The reply should consist of the full listing, repeated word for word.
** Opening MATERIAL FOR THE TASK block **
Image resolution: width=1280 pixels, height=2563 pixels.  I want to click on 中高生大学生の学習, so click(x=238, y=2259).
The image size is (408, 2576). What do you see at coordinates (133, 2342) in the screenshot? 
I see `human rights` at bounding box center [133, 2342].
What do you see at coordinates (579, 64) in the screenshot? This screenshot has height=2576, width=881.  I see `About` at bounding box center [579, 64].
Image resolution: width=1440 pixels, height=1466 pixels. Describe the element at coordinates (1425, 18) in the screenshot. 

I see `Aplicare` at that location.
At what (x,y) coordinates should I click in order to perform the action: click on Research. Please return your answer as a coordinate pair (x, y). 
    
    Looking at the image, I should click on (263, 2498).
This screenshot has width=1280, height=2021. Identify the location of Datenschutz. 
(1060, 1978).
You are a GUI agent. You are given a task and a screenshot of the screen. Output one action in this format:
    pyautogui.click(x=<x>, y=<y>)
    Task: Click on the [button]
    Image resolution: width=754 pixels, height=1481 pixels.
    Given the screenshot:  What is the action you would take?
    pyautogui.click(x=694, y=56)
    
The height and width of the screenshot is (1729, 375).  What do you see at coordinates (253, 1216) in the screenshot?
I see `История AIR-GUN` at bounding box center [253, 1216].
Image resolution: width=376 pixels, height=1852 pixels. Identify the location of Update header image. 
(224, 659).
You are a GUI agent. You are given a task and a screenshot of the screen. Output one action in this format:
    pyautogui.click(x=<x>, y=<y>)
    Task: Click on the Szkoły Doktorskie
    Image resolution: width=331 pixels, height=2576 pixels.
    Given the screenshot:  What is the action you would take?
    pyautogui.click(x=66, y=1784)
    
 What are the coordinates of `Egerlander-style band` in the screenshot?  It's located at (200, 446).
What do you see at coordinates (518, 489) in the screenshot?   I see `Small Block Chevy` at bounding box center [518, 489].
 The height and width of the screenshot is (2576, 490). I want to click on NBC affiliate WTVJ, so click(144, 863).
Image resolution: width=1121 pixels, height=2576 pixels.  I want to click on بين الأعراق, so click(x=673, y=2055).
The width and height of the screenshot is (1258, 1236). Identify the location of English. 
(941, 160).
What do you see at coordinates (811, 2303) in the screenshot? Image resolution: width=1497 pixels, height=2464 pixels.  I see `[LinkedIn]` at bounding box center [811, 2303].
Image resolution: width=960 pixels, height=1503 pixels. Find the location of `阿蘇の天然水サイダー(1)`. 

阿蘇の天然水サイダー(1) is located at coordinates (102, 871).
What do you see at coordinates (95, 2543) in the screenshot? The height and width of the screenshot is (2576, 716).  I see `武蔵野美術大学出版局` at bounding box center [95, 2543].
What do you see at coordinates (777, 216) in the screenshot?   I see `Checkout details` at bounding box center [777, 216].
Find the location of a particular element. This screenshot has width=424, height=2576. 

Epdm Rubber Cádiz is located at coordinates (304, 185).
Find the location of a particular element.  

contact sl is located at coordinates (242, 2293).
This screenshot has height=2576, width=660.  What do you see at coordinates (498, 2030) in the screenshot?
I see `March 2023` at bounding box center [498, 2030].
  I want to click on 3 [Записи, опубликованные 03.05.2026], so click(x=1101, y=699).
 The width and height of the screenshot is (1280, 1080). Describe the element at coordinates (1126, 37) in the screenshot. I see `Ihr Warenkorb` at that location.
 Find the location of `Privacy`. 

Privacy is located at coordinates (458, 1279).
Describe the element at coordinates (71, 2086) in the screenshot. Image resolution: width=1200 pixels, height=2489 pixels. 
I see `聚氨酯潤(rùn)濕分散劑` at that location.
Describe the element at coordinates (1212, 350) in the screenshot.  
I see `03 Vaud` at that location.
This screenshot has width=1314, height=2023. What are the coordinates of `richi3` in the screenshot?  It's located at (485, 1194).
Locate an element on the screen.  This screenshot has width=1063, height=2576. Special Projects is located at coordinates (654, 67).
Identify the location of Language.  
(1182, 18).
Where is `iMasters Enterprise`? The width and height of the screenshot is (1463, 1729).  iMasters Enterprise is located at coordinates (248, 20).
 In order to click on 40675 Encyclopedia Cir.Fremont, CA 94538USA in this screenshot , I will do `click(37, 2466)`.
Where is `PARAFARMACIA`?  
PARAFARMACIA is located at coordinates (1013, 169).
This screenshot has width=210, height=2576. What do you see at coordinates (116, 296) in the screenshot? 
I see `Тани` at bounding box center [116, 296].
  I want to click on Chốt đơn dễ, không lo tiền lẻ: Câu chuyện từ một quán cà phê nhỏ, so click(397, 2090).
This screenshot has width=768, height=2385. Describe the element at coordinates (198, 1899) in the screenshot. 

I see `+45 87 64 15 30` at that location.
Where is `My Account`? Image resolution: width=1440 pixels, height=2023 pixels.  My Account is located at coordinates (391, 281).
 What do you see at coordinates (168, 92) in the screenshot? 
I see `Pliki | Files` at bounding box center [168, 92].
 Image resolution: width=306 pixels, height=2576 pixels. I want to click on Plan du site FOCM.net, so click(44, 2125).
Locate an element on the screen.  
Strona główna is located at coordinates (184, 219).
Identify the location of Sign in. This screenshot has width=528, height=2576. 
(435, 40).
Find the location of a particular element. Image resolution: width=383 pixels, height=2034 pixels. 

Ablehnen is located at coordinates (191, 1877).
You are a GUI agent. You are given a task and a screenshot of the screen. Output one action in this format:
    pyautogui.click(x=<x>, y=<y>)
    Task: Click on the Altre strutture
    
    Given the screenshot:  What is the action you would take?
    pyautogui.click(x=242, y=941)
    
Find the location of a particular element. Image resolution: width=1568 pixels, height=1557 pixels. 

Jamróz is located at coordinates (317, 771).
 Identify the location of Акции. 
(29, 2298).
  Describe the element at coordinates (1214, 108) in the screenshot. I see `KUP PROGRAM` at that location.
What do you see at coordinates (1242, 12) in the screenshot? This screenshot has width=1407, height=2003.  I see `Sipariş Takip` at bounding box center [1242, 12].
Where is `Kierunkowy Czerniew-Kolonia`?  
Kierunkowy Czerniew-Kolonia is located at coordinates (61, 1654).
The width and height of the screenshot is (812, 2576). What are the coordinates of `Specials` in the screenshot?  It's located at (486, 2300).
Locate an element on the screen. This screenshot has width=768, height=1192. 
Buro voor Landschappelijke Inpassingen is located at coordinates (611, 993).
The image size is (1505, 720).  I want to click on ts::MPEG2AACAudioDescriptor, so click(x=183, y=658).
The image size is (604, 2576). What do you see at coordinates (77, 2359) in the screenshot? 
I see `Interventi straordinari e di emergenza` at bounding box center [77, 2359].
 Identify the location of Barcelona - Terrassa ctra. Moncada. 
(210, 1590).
** Closing MATERIAL FOR THE TASK block **
> _THE ANSWER_
Image resolution: width=1280 pixels, height=2563 pixels.  I want to click on 中高生大学生の学習, so click(x=238, y=2259).
The image size is (408, 2576). What do you see at coordinates (133, 2342) in the screenshot? 
I see `human rights` at bounding box center [133, 2342].
What do you see at coordinates (579, 64) in the screenshot? This screenshot has height=2576, width=881.  I see `About` at bounding box center [579, 64].
Image resolution: width=1440 pixels, height=1466 pixels. Describe the element at coordinates (1425, 18) in the screenshot. 

I see `Aplicare` at that location.
At what (x,y) coordinates should I click in order to perform the action: click on Research. Please return your answer as a coordinate pair (x, y). 
    
    Looking at the image, I should click on (263, 2498).
This screenshot has width=1280, height=2021. Identify the location of Datenschutz. 
(1060, 1978).
You are a GUI agent. You are given a task and a screenshot of the screen. Output one action in this format:
    pyautogui.click(x=<x>, y=<y>)
    Task: Click on the [button]
    Image resolution: width=754 pixels, height=1481 pixels.
    Given the screenshot:  What is the action you would take?
    pyautogui.click(x=694, y=56)
    
The height and width of the screenshot is (1729, 375).  What do you see at coordinates (253, 1216) in the screenshot?
I see `История AIR-GUN` at bounding box center [253, 1216].
Image resolution: width=376 pixels, height=1852 pixels. Identify the location of Update header image. 
(224, 659).
You are a GUI agent. You are given a task and a screenshot of the screen. Output one action in this format:
    pyautogui.click(x=<x>, y=<y>)
    Task: Click on the Szkoły Doktorskie
    Image resolution: width=331 pixels, height=2576 pixels.
    Given the screenshot:  What is the action you would take?
    pyautogui.click(x=66, y=1784)
    
 What are the coordinates of `Egerlander-style band` in the screenshot?  It's located at (200, 446).
What do you see at coordinates (518, 489) in the screenshot?   I see `Small Block Chevy` at bounding box center [518, 489].
 The height and width of the screenshot is (2576, 490). I want to click on NBC affiliate WTVJ, so click(144, 863).
Image resolution: width=1121 pixels, height=2576 pixels.  I want to click on بين الأعراق, so click(x=673, y=2055).
The width and height of the screenshot is (1258, 1236). Identify the location of English. 
(941, 160).
What do you see at coordinates (811, 2303) in the screenshot? Image resolution: width=1497 pixels, height=2464 pixels.  I see `[LinkedIn]` at bounding box center [811, 2303].
Image resolution: width=960 pixels, height=1503 pixels. Find the location of `阿蘇の天然水サイダー(1)`. 

阿蘇の天然水サイダー(1) is located at coordinates (102, 871).
What do you see at coordinates (95, 2543) in the screenshot? The height and width of the screenshot is (2576, 716).  I see `武蔵野美術大学出版局` at bounding box center [95, 2543].
What do you see at coordinates (777, 216) in the screenshot?   I see `Checkout details` at bounding box center [777, 216].
Find the location of a particular element. This screenshot has width=424, height=2576. 

Epdm Rubber Cádiz is located at coordinates (304, 185).
Find the location of a particular element.  

contact sl is located at coordinates (242, 2293).
This screenshot has height=2576, width=660.  What do you see at coordinates (498, 2030) in the screenshot?
I see `March 2023` at bounding box center [498, 2030].
  I want to click on 3 [Записи, опубликованные 03.05.2026], so click(x=1101, y=699).
 The width and height of the screenshot is (1280, 1080). Describe the element at coordinates (1126, 37) in the screenshot. I see `Ihr Warenkorb` at that location.
 Find the location of `Privacy`. 

Privacy is located at coordinates (458, 1279).
Describe the element at coordinates (71, 2086) in the screenshot. Image resolution: width=1200 pixels, height=2489 pixels. 
I see `聚氨酯潤(rùn)濕分散劑` at that location.
Describe the element at coordinates (1212, 350) in the screenshot.  
I see `03 Vaud` at that location.
This screenshot has width=1314, height=2023. What are the coordinates of `richi3` in the screenshot?  It's located at (485, 1194).
Locate an element on the screen.  This screenshot has width=1063, height=2576. Special Projects is located at coordinates (654, 67).
Identify the location of Language.  
(1182, 18).
Where is `iMasters Enterprise`? The width and height of the screenshot is (1463, 1729).  iMasters Enterprise is located at coordinates (248, 20).
 In order to click on 40675 Encyclopedia Cir.Fremont, CA 94538USA in this screenshot , I will do `click(37, 2466)`.
Where is `PARAFARMACIA`?  
PARAFARMACIA is located at coordinates (1013, 169).
This screenshot has width=210, height=2576. What do you see at coordinates (116, 296) in the screenshot? 
I see `Тани` at bounding box center [116, 296].
  I want to click on Chốt đơn dễ, không lo tiền lẻ: Câu chuyện từ một quán cà phê nhỏ, so click(397, 2090).
This screenshot has width=768, height=2385. Describe the element at coordinates (198, 1899) in the screenshot. 

I see `+45 87 64 15 30` at that location.
Where is `My Account`? Image resolution: width=1440 pixels, height=2023 pixels.  My Account is located at coordinates (391, 281).
 What do you see at coordinates (168, 92) in the screenshot? 
I see `Pliki | Files` at bounding box center [168, 92].
 Image resolution: width=306 pixels, height=2576 pixels. I want to click on Plan du site FOCM.net, so click(44, 2125).
Locate an element on the screen.  
Strona główna is located at coordinates (184, 219).
Identify the location of Sign in. This screenshot has width=528, height=2576. 
(435, 40).
Find the location of a particular element. Image resolution: width=383 pixels, height=2034 pixels. 

Ablehnen is located at coordinates (191, 1877).
You are a GUI agent. You are given a task and a screenshot of the screen. Output one action in this format:
    pyautogui.click(x=<x>, y=<y>)
    Task: Click on the Altre strutture
    
    Given the screenshot:  What is the action you would take?
    pyautogui.click(x=242, y=941)
    
Find the location of a particular element. Image resolution: width=1568 pixels, height=1557 pixels. 

Jamróz is located at coordinates (317, 771).
 Identify the location of Акции. 
(29, 2298).
  Describe the element at coordinates (1214, 108) in the screenshot. I see `KUP PROGRAM` at that location.
What do you see at coordinates (1242, 12) in the screenshot? This screenshot has width=1407, height=2003.  I see `Sipariş Takip` at bounding box center [1242, 12].
Where is `Kierunkowy Czerniew-Kolonia`?  
Kierunkowy Czerniew-Kolonia is located at coordinates (61, 1654).
The width and height of the screenshot is (812, 2576). What are the coordinates of `Specials` in the screenshot?  It's located at (486, 2300).
Locate an element on the screen. This screenshot has width=768, height=1192. 
Buro voor Landschappelijke Inpassingen is located at coordinates (611, 993).
The image size is (1505, 720).  I want to click on ts::MPEG2AACAudioDescriptor, so click(x=183, y=658).
The image size is (604, 2576). What do you see at coordinates (77, 2359) in the screenshot? 
I see `Interventi straordinari e di emergenza` at bounding box center [77, 2359].
 Identify the location of Barcelona - Terrassa ctra. Moncada. 
(210, 1590).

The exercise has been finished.